Low-flow microreactors. Our group has made significant contributions in the development of miniaturized emitters for low-flow electrospray ionization. Our focus has turned to coupling such devices with enzyme microreactors for extremely rapid proteolysis and proteomic analysis. Such microreactors are stable for a period of months. We couple these devices with high-resolution FT-ICR for unparalleled analysis of proteolytic peptides and higher-order structural analysis combined with hydrogen-deuterium exchange (HDX).

Selected Recent Publications:

  1. Rivera, J. G; Choi, Y. S.; Vujcic, S.; Wood, T. D.; Colón, L. A. “Enrichment/isolation of Phosphorylated Peptides on Hafnium Oxide Prior to Mass Spectrometric Analysis,” Analyst 2009, 134, 31-33.
  2. Shen, F.; Li, N.; Gade, P.; Kalvakolanu, D. V.; Weibley, T.; Doble, B.; Woodgett, J. R.; Wood, T. D.; Gaffen, S. L. “IL-17 Receptor Signaling Negatively Regulates C/EBPb by Sequential Phosphorylation of the Regulatory 2 Domain,” Signal., 2009, 2, ra8.
  3. Lupton, S. J.; McGarrigle, B. P.; Olson, J. R.; Wood, T. D.; Aga, D. S. “Human Liver Microsome-Mediated Metabolism of Brominated Diphenyl Ethers 47, 99, and 153 and
    Identification of their Major Metabolites,” Res. Toxicol. 2009, 22, 1802-1809.
  4. Choi, Y.; Pennington, C. L.; Wood, T. D. “Stable Isotope Labeling Method by Tyrosinase Action for Relative Peptide Quantitation Using ESI-LC Mass Spectrometry,” Biochem. 2010, 401, 15-22.
  5. Lupton, S. J.; McGarrigle, B. P.; Olson, J. R.; Wood, T. D.; Aga, D. S. “Analysis of Hydroxylated Polybrominated Diphenyl Ether Metabolites by Liquid Chromatography Atmospheric Pressure Chemical Ionization Tandem Mass Spectrometry (LC-APCI-MS/MS),” Rapid Commun.
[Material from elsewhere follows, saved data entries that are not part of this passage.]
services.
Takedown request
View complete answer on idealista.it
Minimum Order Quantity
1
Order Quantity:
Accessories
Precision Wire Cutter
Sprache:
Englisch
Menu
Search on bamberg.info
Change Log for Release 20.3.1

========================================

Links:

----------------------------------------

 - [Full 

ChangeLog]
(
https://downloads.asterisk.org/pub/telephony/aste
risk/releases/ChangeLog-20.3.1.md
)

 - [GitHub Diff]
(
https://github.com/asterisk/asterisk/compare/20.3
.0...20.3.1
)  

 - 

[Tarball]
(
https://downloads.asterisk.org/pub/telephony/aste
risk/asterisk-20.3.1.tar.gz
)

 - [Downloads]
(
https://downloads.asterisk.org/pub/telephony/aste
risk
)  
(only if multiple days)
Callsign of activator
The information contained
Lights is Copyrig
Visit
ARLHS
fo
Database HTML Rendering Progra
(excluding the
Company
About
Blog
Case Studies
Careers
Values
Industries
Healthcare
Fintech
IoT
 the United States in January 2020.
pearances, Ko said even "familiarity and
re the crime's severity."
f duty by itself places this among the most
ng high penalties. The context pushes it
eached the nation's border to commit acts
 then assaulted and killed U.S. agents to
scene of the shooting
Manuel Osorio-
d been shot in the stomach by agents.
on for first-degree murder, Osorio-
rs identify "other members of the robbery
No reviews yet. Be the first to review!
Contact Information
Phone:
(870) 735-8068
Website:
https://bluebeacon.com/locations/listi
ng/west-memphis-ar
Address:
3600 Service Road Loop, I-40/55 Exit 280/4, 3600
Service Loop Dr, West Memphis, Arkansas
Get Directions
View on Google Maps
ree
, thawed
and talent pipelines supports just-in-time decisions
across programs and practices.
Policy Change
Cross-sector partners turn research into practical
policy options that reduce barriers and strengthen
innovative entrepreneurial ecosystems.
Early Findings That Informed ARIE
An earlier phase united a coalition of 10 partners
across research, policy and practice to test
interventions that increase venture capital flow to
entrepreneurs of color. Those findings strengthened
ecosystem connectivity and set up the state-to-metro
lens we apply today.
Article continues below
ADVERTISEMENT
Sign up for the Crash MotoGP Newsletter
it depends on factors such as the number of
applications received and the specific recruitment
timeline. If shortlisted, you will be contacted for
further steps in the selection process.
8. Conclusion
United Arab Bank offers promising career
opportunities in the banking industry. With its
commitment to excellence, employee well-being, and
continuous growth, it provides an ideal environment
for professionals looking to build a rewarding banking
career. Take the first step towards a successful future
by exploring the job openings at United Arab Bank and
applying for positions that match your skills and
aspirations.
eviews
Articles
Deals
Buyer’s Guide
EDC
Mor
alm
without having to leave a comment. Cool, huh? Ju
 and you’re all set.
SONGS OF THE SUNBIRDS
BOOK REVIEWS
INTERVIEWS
Mass Spectrom. 2010, 24, 2227-2235.
  6. Quinn, K. D.; Cruickshank, C. I.; Wood, T. D. “Ultra High Mass Resolution Paper Spray by Fourier Transform Ion Cyclotron Resonance Mass Spectrometry,” J. Anal. Chem. vol. 2012, Article ID 382021, 6 pages, 2012. doi:10.1155/2012/382021
  7. Quinn, K. D.; Nguyen, N. Q. T.; Wach, M. M.; Wood, T. D. “Tandem Mass Spectrometry of Bilin Tetrapyrroles by Electrospray Ionization and Collision Induced Dissociation,” Rapid Commun. Mass Spectrom. 2012, 26, 1767-1775.
  8. Long, Y.; Wood, T. D. “Activity of the Integrated On-line Trypsin Microreactor and Nanoelectrospray Emitter in Acetonitrile-Water Co-solvent Mixtures,” Microfluid Nanofluid 2013, 15, 57-64.
  9. Rudolph, H. L.; Friesen, W. L.; Wood, T. D. “The Hunt for Biomarkers of Autism Spectrum Disorders,” Metabol. Sys. Biol. 2013, 1, 11.
  10. Fine, Z.; Wood, T. D. “Formation of Mercury(II)-Glutathione Conjugates Examined Using High Mass Accuracy Mass Spectrometry,” Int. J. Mass Spectrom. Chromatogr. 2013, 1, 90-94.